Current Response Enhancement According to the Doping Anion’s Nature in Redox Polyelectrolyte─Enzyme Assemblies

Abstract

High-power density output in enzymatic fuel cells is a key feature to reduce the size of self-powered implantable medical devices. Electron transfer mediated through redox polyelectrolytes allows the transport of electrons from enzymes away from the electrode, improving the current output. It is known that doping ions in polyelectrolytes introduce relevant characteristics in the generation of assemblies regarding mass adsorption and stiffness. In this work, binary 1:1 sodium salts (NaX; X = F–, Cl–, Br–, NO3–, ClO4–) were studied as doping ions of two redox polyelectrolytes (osmium-based branched polyethyleneimine and osmium-based linear polyallylamine) to enhance the adsorption and electron transfer process in glucose oxidase/redox polyelectrolyte assemblies. Cyclic voltammetry, polarization modulation infrared reflection absorption spectroscopy, quartz crystal microbalance with dissipation, and atomic force microscopy were used to understand the growth mechanism of these films and their performance.
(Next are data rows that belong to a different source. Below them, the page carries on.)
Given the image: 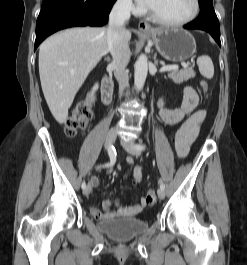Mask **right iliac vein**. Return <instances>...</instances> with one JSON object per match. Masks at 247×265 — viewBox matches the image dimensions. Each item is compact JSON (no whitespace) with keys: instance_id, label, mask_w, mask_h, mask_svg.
<instances>
[{"instance_id":"obj_1","label":"right iliac vein","mask_w":247,"mask_h":265,"mask_svg":"<svg viewBox=\"0 0 247 265\" xmlns=\"http://www.w3.org/2000/svg\"><path fill=\"white\" fill-rule=\"evenodd\" d=\"M117 137V132L116 129L112 128L109 130L107 136H106V142H105V148L109 149V147H111L113 145V143L115 142ZM91 192V186L88 185L84 190H83V194L85 196H88Z\"/></svg>"}]
</instances>
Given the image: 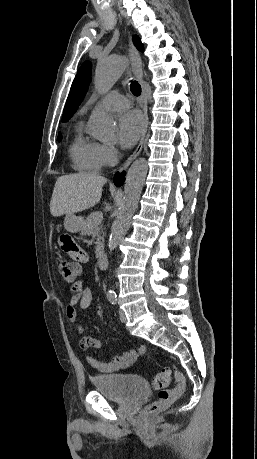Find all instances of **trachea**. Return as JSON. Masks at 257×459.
Returning a JSON list of instances; mask_svg holds the SVG:
<instances>
[{
  "label": "trachea",
  "mask_w": 257,
  "mask_h": 459,
  "mask_svg": "<svg viewBox=\"0 0 257 459\" xmlns=\"http://www.w3.org/2000/svg\"><path fill=\"white\" fill-rule=\"evenodd\" d=\"M130 90L135 96H139L141 94V86L137 81L131 82Z\"/></svg>",
  "instance_id": "obj_1"
}]
</instances>
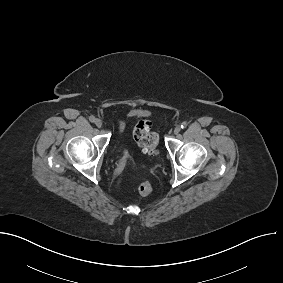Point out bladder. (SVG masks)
Masks as SVG:
<instances>
[{
  "instance_id": "obj_1",
  "label": "bladder",
  "mask_w": 283,
  "mask_h": 283,
  "mask_svg": "<svg viewBox=\"0 0 283 283\" xmlns=\"http://www.w3.org/2000/svg\"><path fill=\"white\" fill-rule=\"evenodd\" d=\"M118 153H119V155L122 156V157H127V156H129L128 151H127L123 146H120V147L118 148Z\"/></svg>"
}]
</instances>
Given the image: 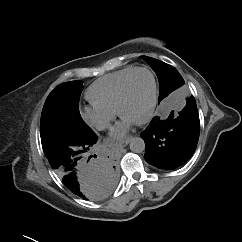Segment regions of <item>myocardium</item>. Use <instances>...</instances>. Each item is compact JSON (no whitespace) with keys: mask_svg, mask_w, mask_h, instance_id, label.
Wrapping results in <instances>:
<instances>
[{"mask_svg":"<svg viewBox=\"0 0 242 242\" xmlns=\"http://www.w3.org/2000/svg\"><path fill=\"white\" fill-rule=\"evenodd\" d=\"M138 72H147L152 79V83H153V93H152V99H151V103L148 109L147 114L139 121L135 122V124L137 125H143L146 124L147 122H149L152 117L154 116L155 113V109L157 106V101H158V82H157V78L155 73L147 68V67H138L135 68L132 72H130L127 77L124 79L120 90H119V94H118V98H117V104H116V112L119 116H122L121 114V107L125 101L126 95H127V90H128V86H129V82L131 80V78Z\"/></svg>","mask_w":242,"mask_h":242,"instance_id":"obj_1","label":"myocardium"}]
</instances>
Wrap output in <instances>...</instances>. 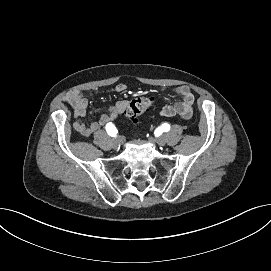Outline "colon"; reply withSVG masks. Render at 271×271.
Returning <instances> with one entry per match:
<instances>
[{
	"mask_svg": "<svg viewBox=\"0 0 271 271\" xmlns=\"http://www.w3.org/2000/svg\"><path fill=\"white\" fill-rule=\"evenodd\" d=\"M153 99L147 96L136 97L127 103L124 114L130 119H134L146 112L152 105Z\"/></svg>",
	"mask_w": 271,
	"mask_h": 271,
	"instance_id": "5ec220e1",
	"label": "colon"
}]
</instances>
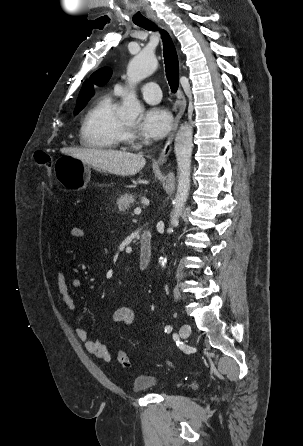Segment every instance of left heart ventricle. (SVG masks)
<instances>
[{
  "label": "left heart ventricle",
  "mask_w": 303,
  "mask_h": 446,
  "mask_svg": "<svg viewBox=\"0 0 303 446\" xmlns=\"http://www.w3.org/2000/svg\"><path fill=\"white\" fill-rule=\"evenodd\" d=\"M126 124H127L128 126H131V125H132V122H126Z\"/></svg>",
  "instance_id": "b2bd125f"
}]
</instances>
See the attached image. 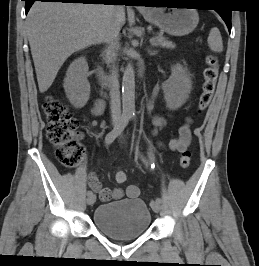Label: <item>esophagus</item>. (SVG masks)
<instances>
[{
  "label": "esophagus",
  "mask_w": 259,
  "mask_h": 266,
  "mask_svg": "<svg viewBox=\"0 0 259 266\" xmlns=\"http://www.w3.org/2000/svg\"><path fill=\"white\" fill-rule=\"evenodd\" d=\"M138 9H144V8H142V7H139Z\"/></svg>",
  "instance_id": "1"
}]
</instances>
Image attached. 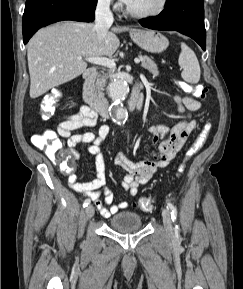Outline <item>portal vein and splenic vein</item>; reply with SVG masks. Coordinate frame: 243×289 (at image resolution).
<instances>
[{"instance_id": "18ae733b", "label": "portal vein and splenic vein", "mask_w": 243, "mask_h": 289, "mask_svg": "<svg viewBox=\"0 0 243 289\" xmlns=\"http://www.w3.org/2000/svg\"><path fill=\"white\" fill-rule=\"evenodd\" d=\"M79 61L82 60V57L77 58ZM88 62L95 64V65H102L105 67H108L110 69H115L116 63L114 60L106 58V57H90L86 59ZM135 63L139 64L141 62V59L136 58Z\"/></svg>"}]
</instances>
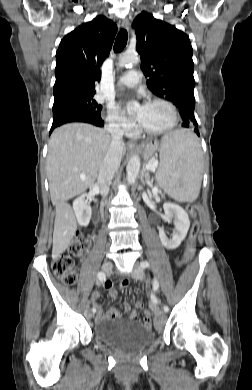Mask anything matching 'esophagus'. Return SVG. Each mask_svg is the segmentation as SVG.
Returning a JSON list of instances; mask_svg holds the SVG:
<instances>
[{
    "label": "esophagus",
    "mask_w": 252,
    "mask_h": 390,
    "mask_svg": "<svg viewBox=\"0 0 252 390\" xmlns=\"http://www.w3.org/2000/svg\"><path fill=\"white\" fill-rule=\"evenodd\" d=\"M129 26H130V23H129V20L128 19H123L121 21V27L125 30H129ZM128 146L131 147V148H134L135 147V144L133 142H129L128 143Z\"/></svg>",
    "instance_id": "34e87169"
}]
</instances>
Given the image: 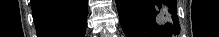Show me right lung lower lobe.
<instances>
[{
	"instance_id": "right-lung-lower-lobe-1",
	"label": "right lung lower lobe",
	"mask_w": 219,
	"mask_h": 37,
	"mask_svg": "<svg viewBox=\"0 0 219 37\" xmlns=\"http://www.w3.org/2000/svg\"><path fill=\"white\" fill-rule=\"evenodd\" d=\"M39 37H83L87 0H32Z\"/></svg>"
}]
</instances>
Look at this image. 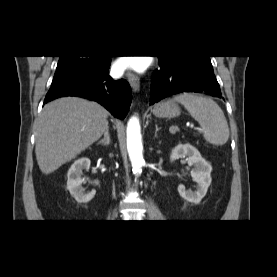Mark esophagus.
I'll return each instance as SVG.
<instances>
[{"mask_svg":"<svg viewBox=\"0 0 277 277\" xmlns=\"http://www.w3.org/2000/svg\"><path fill=\"white\" fill-rule=\"evenodd\" d=\"M126 78L130 84V86L132 87V89L134 91H139L140 89V80L139 77L133 73L132 71H127L126 72Z\"/></svg>","mask_w":277,"mask_h":277,"instance_id":"esophagus-1","label":"esophagus"}]
</instances>
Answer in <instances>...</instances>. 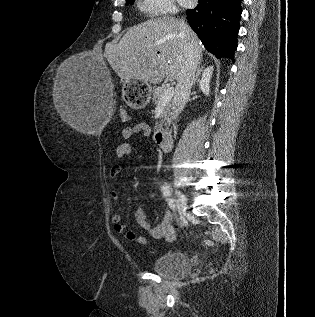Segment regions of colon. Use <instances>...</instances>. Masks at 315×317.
Instances as JSON below:
<instances>
[{
    "label": "colon",
    "instance_id": "colon-1",
    "mask_svg": "<svg viewBox=\"0 0 315 317\" xmlns=\"http://www.w3.org/2000/svg\"><path fill=\"white\" fill-rule=\"evenodd\" d=\"M121 116L123 119H127V114L124 110L121 111Z\"/></svg>",
    "mask_w": 315,
    "mask_h": 317
}]
</instances>
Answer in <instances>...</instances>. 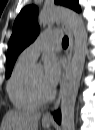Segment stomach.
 <instances>
[{"instance_id":"obj_1","label":"stomach","mask_w":95,"mask_h":130,"mask_svg":"<svg viewBox=\"0 0 95 130\" xmlns=\"http://www.w3.org/2000/svg\"><path fill=\"white\" fill-rule=\"evenodd\" d=\"M43 126H44L45 128H48V127L50 126V124H49V123H47V124L44 123Z\"/></svg>"}]
</instances>
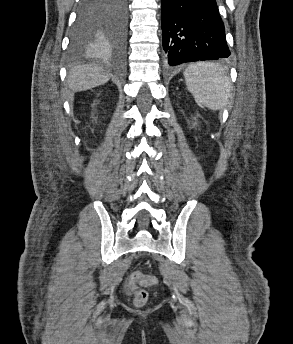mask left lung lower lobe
I'll return each instance as SVG.
<instances>
[{"instance_id": "1", "label": "left lung lower lobe", "mask_w": 293, "mask_h": 344, "mask_svg": "<svg viewBox=\"0 0 293 344\" xmlns=\"http://www.w3.org/2000/svg\"><path fill=\"white\" fill-rule=\"evenodd\" d=\"M161 21L170 66L230 55L216 0H161Z\"/></svg>"}]
</instances>
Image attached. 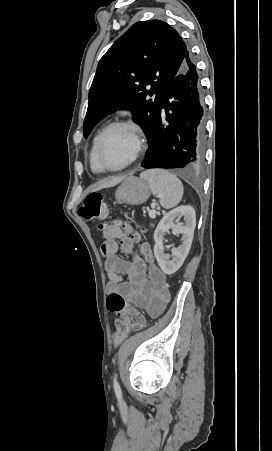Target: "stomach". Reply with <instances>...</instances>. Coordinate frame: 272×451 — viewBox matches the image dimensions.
<instances>
[{
    "label": "stomach",
    "instance_id": "stomach-1",
    "mask_svg": "<svg viewBox=\"0 0 272 451\" xmlns=\"http://www.w3.org/2000/svg\"><path fill=\"white\" fill-rule=\"evenodd\" d=\"M151 194L148 182L139 180L136 176H128L122 182L121 186L115 192V198L118 204H130V206H138L144 204Z\"/></svg>",
    "mask_w": 272,
    "mask_h": 451
}]
</instances>
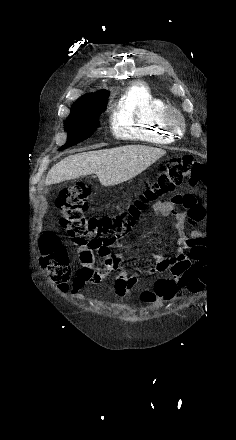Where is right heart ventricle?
I'll list each match as a JSON object with an SVG mask.
<instances>
[{
	"mask_svg": "<svg viewBox=\"0 0 236 440\" xmlns=\"http://www.w3.org/2000/svg\"><path fill=\"white\" fill-rule=\"evenodd\" d=\"M167 106L148 86L135 83L113 106L110 115L111 130L120 139L152 145L169 144L174 137L162 121Z\"/></svg>",
	"mask_w": 236,
	"mask_h": 440,
	"instance_id": "obj_1",
	"label": "right heart ventricle"
}]
</instances>
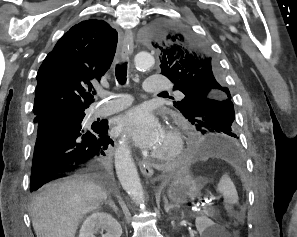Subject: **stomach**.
Returning a JSON list of instances; mask_svg holds the SVG:
<instances>
[{
  "instance_id": "1",
  "label": "stomach",
  "mask_w": 297,
  "mask_h": 237,
  "mask_svg": "<svg viewBox=\"0 0 297 237\" xmlns=\"http://www.w3.org/2000/svg\"><path fill=\"white\" fill-rule=\"evenodd\" d=\"M203 184L187 170L181 171L169 184L167 196L176 206L194 200L200 196Z\"/></svg>"
}]
</instances>
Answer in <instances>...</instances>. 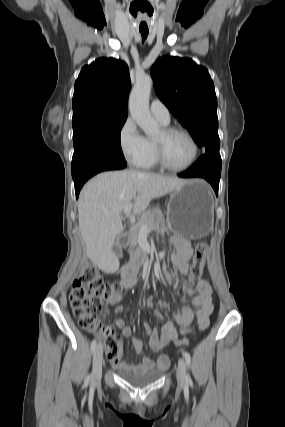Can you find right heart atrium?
<instances>
[{
  "label": "right heart atrium",
  "instance_id": "d8ad5b80",
  "mask_svg": "<svg viewBox=\"0 0 285 427\" xmlns=\"http://www.w3.org/2000/svg\"><path fill=\"white\" fill-rule=\"evenodd\" d=\"M118 141L124 159L131 165H138L146 154L147 139L133 118L128 117L122 124Z\"/></svg>",
  "mask_w": 285,
  "mask_h": 427
}]
</instances>
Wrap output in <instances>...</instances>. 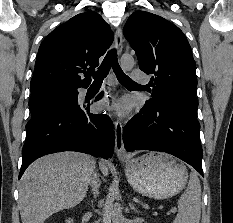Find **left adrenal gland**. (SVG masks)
<instances>
[{
	"label": "left adrenal gland",
	"instance_id": "a2214340",
	"mask_svg": "<svg viewBox=\"0 0 233 223\" xmlns=\"http://www.w3.org/2000/svg\"><path fill=\"white\" fill-rule=\"evenodd\" d=\"M129 207H130V209H133V211H135V213H138V209H137V207H135V205H133V203H129Z\"/></svg>",
	"mask_w": 233,
	"mask_h": 223
}]
</instances>
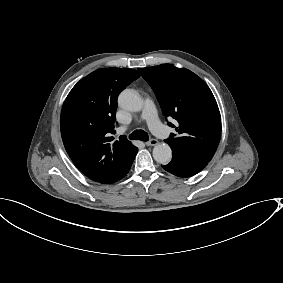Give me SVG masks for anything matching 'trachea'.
<instances>
[{
  "mask_svg": "<svg viewBox=\"0 0 283 283\" xmlns=\"http://www.w3.org/2000/svg\"><path fill=\"white\" fill-rule=\"evenodd\" d=\"M129 138L133 140H140V141L149 140L148 133H146L144 130H135L129 135Z\"/></svg>",
  "mask_w": 283,
  "mask_h": 283,
  "instance_id": "1",
  "label": "trachea"
}]
</instances>
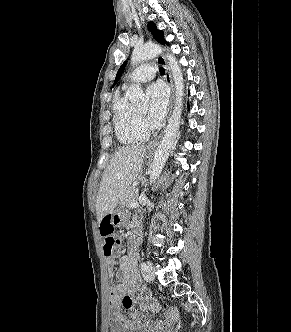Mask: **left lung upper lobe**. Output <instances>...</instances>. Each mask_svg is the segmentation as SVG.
I'll return each mask as SVG.
<instances>
[{
  "instance_id": "1",
  "label": "left lung upper lobe",
  "mask_w": 291,
  "mask_h": 332,
  "mask_svg": "<svg viewBox=\"0 0 291 332\" xmlns=\"http://www.w3.org/2000/svg\"><path fill=\"white\" fill-rule=\"evenodd\" d=\"M148 28L149 30L151 31L153 37L160 43V44H168L165 40H164V37H163V31L161 30H158L156 28V25L153 23V22H149L148 23ZM126 66V62H124L121 67L119 68L118 72H117V75H116V79L114 81V85L116 84V82L118 81V79L120 78L122 72L124 71V68ZM113 85V86H114Z\"/></svg>"
}]
</instances>
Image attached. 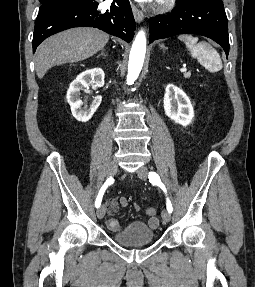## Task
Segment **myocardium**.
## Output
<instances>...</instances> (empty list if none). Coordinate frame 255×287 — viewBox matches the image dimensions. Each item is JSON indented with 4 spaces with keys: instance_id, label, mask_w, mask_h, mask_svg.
I'll list each match as a JSON object with an SVG mask.
<instances>
[{
    "instance_id": "obj_1",
    "label": "myocardium",
    "mask_w": 255,
    "mask_h": 287,
    "mask_svg": "<svg viewBox=\"0 0 255 287\" xmlns=\"http://www.w3.org/2000/svg\"><path fill=\"white\" fill-rule=\"evenodd\" d=\"M148 33H151V32H148ZM143 39H145V38H143ZM159 39H165V38H159ZM119 48H121V47H119ZM133 48H135V47H133ZM164 48H168V47H164Z\"/></svg>"
}]
</instances>
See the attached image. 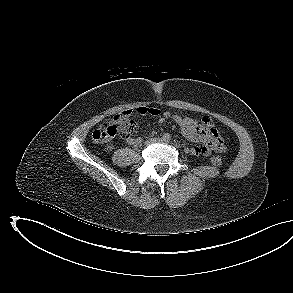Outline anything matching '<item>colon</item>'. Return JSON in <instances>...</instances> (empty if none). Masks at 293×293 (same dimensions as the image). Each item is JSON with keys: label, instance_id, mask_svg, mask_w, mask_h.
Listing matches in <instances>:
<instances>
[{"label": "colon", "instance_id": "obj_1", "mask_svg": "<svg viewBox=\"0 0 293 293\" xmlns=\"http://www.w3.org/2000/svg\"><path fill=\"white\" fill-rule=\"evenodd\" d=\"M137 130L134 120L126 114L115 115L109 119L103 126L93 131V139L97 142L106 141L116 136L129 137ZM211 162L215 166H221L222 161L219 156L211 157Z\"/></svg>", "mask_w": 293, "mask_h": 293}]
</instances>
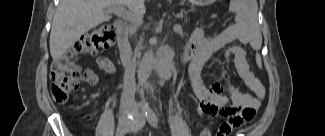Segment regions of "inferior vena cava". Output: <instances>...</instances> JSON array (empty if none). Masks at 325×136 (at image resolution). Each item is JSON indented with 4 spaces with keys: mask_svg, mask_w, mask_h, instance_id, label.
Wrapping results in <instances>:
<instances>
[{
    "mask_svg": "<svg viewBox=\"0 0 325 136\" xmlns=\"http://www.w3.org/2000/svg\"><path fill=\"white\" fill-rule=\"evenodd\" d=\"M135 88H136V86H135L133 70H132V67L129 66L124 71L123 93H122L123 96L133 100L134 95H135Z\"/></svg>",
    "mask_w": 325,
    "mask_h": 136,
    "instance_id": "inferior-vena-cava-1",
    "label": "inferior vena cava"
}]
</instances>
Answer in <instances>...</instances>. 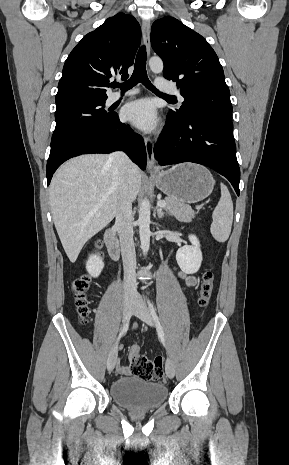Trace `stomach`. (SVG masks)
<instances>
[{
	"mask_svg": "<svg viewBox=\"0 0 289 465\" xmlns=\"http://www.w3.org/2000/svg\"><path fill=\"white\" fill-rule=\"evenodd\" d=\"M152 177L163 193L183 203L202 201L214 188V179L209 170L194 163H181L152 174Z\"/></svg>",
	"mask_w": 289,
	"mask_h": 465,
	"instance_id": "0dacf381",
	"label": "stomach"
}]
</instances>
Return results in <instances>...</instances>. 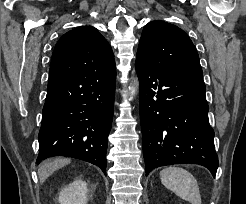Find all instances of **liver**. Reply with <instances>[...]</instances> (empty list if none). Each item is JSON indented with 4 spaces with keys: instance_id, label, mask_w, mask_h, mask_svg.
I'll list each match as a JSON object with an SVG mask.
<instances>
[{
    "instance_id": "1",
    "label": "liver",
    "mask_w": 246,
    "mask_h": 204,
    "mask_svg": "<svg viewBox=\"0 0 246 204\" xmlns=\"http://www.w3.org/2000/svg\"><path fill=\"white\" fill-rule=\"evenodd\" d=\"M70 159L66 158H57L53 161L46 162L42 164L38 170V177L40 183H44L46 179L52 175L56 170L64 167L65 165L70 163Z\"/></svg>"
}]
</instances>
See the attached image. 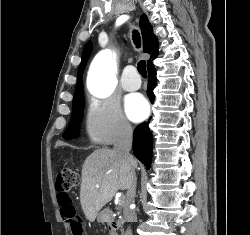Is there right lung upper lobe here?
Listing matches in <instances>:
<instances>
[{
	"instance_id": "cb5924a9",
	"label": "right lung upper lobe",
	"mask_w": 250,
	"mask_h": 235,
	"mask_svg": "<svg viewBox=\"0 0 250 235\" xmlns=\"http://www.w3.org/2000/svg\"><path fill=\"white\" fill-rule=\"evenodd\" d=\"M140 28L143 38V50L144 52L149 53L151 56L148 60L149 63L151 59L158 54V41L156 39V36L153 34L152 26L149 23L148 18L145 14H143L140 18ZM91 48V42H88L84 47L82 61L78 71L77 87L74 97H77L78 95L83 93L82 75L85 64L91 52Z\"/></svg>"
}]
</instances>
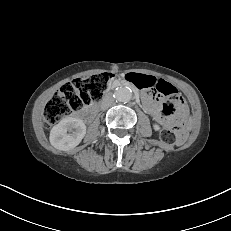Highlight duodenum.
Listing matches in <instances>:
<instances>
[{
  "instance_id": "duodenum-1",
  "label": "duodenum",
  "mask_w": 231,
  "mask_h": 231,
  "mask_svg": "<svg viewBox=\"0 0 231 231\" xmlns=\"http://www.w3.org/2000/svg\"><path fill=\"white\" fill-rule=\"evenodd\" d=\"M141 96H142V94H141ZM142 98H143V97H142ZM143 100H144V99H143ZM97 109H98L97 107L93 108L92 110L89 111V114H91V113L97 111Z\"/></svg>"
}]
</instances>
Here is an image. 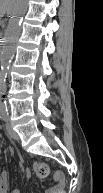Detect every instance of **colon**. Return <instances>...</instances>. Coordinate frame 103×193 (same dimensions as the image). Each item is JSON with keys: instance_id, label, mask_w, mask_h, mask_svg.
<instances>
[{"instance_id": "obj_1", "label": "colon", "mask_w": 103, "mask_h": 193, "mask_svg": "<svg viewBox=\"0 0 103 193\" xmlns=\"http://www.w3.org/2000/svg\"><path fill=\"white\" fill-rule=\"evenodd\" d=\"M34 167H35L36 174L39 178H46L50 175L51 170L47 163L37 162ZM56 178L61 180L62 179L61 174L57 173Z\"/></svg>"}]
</instances>
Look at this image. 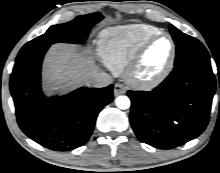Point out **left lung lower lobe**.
I'll list each match as a JSON object with an SVG mask.
<instances>
[{"label":"left lung lower lobe","mask_w":220,"mask_h":173,"mask_svg":"<svg viewBox=\"0 0 220 173\" xmlns=\"http://www.w3.org/2000/svg\"><path fill=\"white\" fill-rule=\"evenodd\" d=\"M214 92L215 77L205 60L175 67L153 91H128L136 136L160 149L198 137L207 126Z\"/></svg>","instance_id":"1"}]
</instances>
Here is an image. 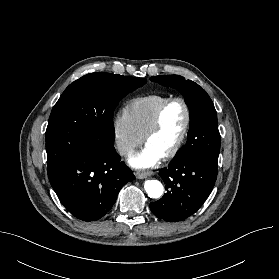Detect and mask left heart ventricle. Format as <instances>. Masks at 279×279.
<instances>
[{"label":"left heart ventricle","instance_id":"b2bd125f","mask_svg":"<svg viewBox=\"0 0 279 279\" xmlns=\"http://www.w3.org/2000/svg\"><path fill=\"white\" fill-rule=\"evenodd\" d=\"M184 123L183 105L180 102L170 104L163 114L159 129L149 138L147 146L163 156L179 139Z\"/></svg>","mask_w":279,"mask_h":279}]
</instances>
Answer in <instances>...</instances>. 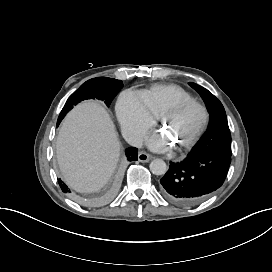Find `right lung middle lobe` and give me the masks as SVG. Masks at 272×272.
<instances>
[{
	"label": "right lung middle lobe",
	"instance_id": "right-lung-middle-lobe-1",
	"mask_svg": "<svg viewBox=\"0 0 272 272\" xmlns=\"http://www.w3.org/2000/svg\"><path fill=\"white\" fill-rule=\"evenodd\" d=\"M123 87L121 80L108 77H97L83 83L66 101L58 121H61L74 105L85 99H99L110 105L113 98Z\"/></svg>",
	"mask_w": 272,
	"mask_h": 272
}]
</instances>
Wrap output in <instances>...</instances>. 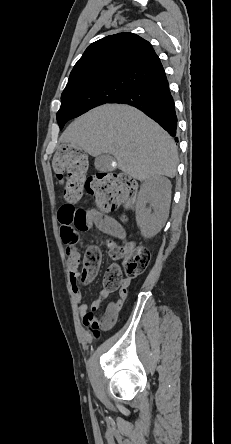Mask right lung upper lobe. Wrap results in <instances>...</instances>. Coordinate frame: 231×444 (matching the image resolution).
Wrapping results in <instances>:
<instances>
[{"mask_svg": "<svg viewBox=\"0 0 231 444\" xmlns=\"http://www.w3.org/2000/svg\"><path fill=\"white\" fill-rule=\"evenodd\" d=\"M164 68L152 45L133 33H118L92 43L70 73L65 90L105 83L134 86Z\"/></svg>", "mask_w": 231, "mask_h": 444, "instance_id": "1", "label": "right lung upper lobe"}]
</instances>
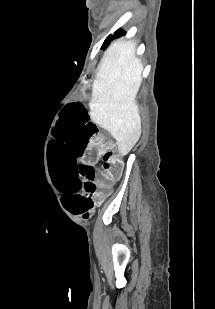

Ion hydrophobicity plays a key role, bromide being the one that generates the greater absorption and the best electron transfer efficiency for both redox polyelectrolytes. Branched polyethyleneimine doped with bromide was the best combination for the construction of bioanodes. Its application on an O2–glucose enzymatic fuel cell yields a power density output of 2.5 mW cm–2, achieving state-of-the-art performance.